HOW TO COMPLETE THIS TASK >> The records that follow are to be transcribed in full, without their images.

DATA PROVIDED >>
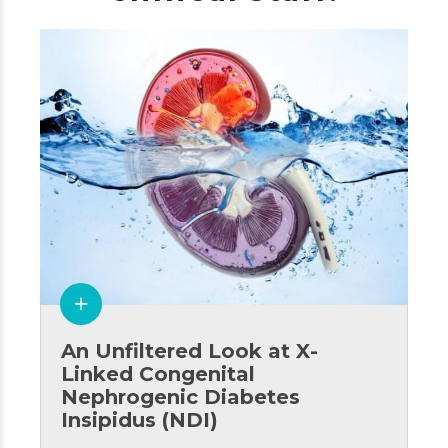
An Unfiltered Look at X-
Linked Congenital
Nephrogenic Diabetes
Insipidus (NDI)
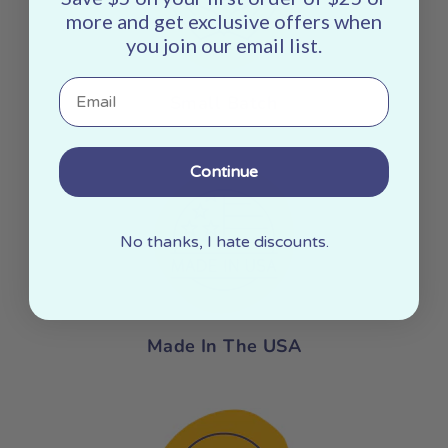
more and get exclusive offers when
you join our email list.
Email
Small Batch
Continue
No thanks, I hate discounts.
Made In The USA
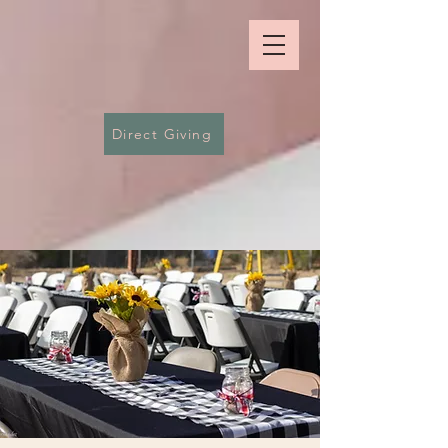
Direct Giving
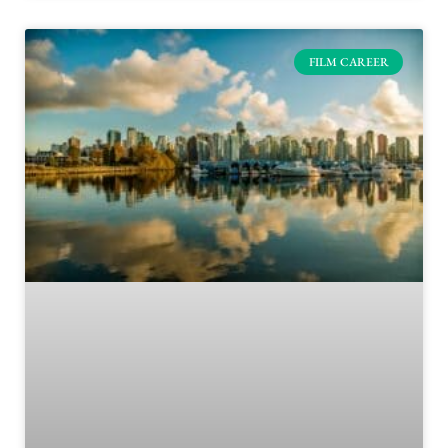
FILM CAREER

SOLUTION FOR THIS TASK >>
An Unfiltered Look at X-
Linked Congenital
Nephrogenic Diabetes
Insipidus (NDI)
more and get exclusive offers when
you join our email list.
Email
Small Batch
Continue
No thanks, I hate discounts.
Made In The USA
Direct Giving
FILM CAREER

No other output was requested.